[Records excerpted from a collection]
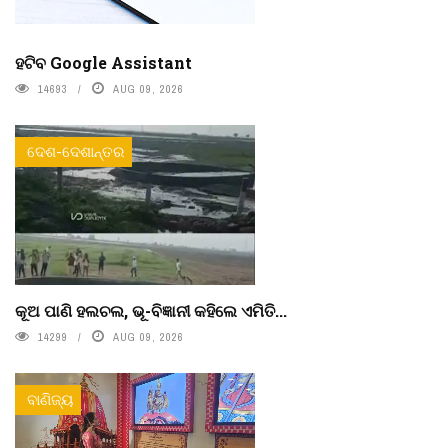
ହଟିବ Google Assistant
14693
AUG 09, 2026
ଦେଶ-ଦେଶାନ୍ତର
କୂଅ ପାଣି ହଲଚଲ, ଭୂ-ବିଜ୍ଞାନୀ କହିଲେ ଏମିତି...
14299
AUG 09, 2026
ବାଣିଜ୍ୟ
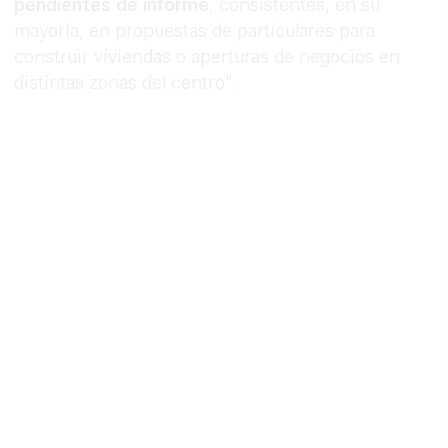
pendientes de informe
, consistentes, en su
mayoría, en propuestas de particulares para
construir viviendas o aperturas de negocios en
distintas zonas del centro".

Aim of the task: Using the data above, print every line exactly, omitting pictures.

Written solution:
ହଟିବ Google Assistant
14693
AUG 09, 2026
ଦେଶ-ଦେଶାନ୍ତର
କୂଅ ପାଣି ହଲଚଲ, ଭୂ-ବିଜ୍ଞାନୀ କହିଲେ ଏମିତି...
14299
AUG 09, 2026
ବାଣିଜ୍ୟ
pendientes de informe
, consistentes, en su
mayoría, en propuestas de particulares para
construir viviendas o aperturas de negocios en
distintas zonas del centro".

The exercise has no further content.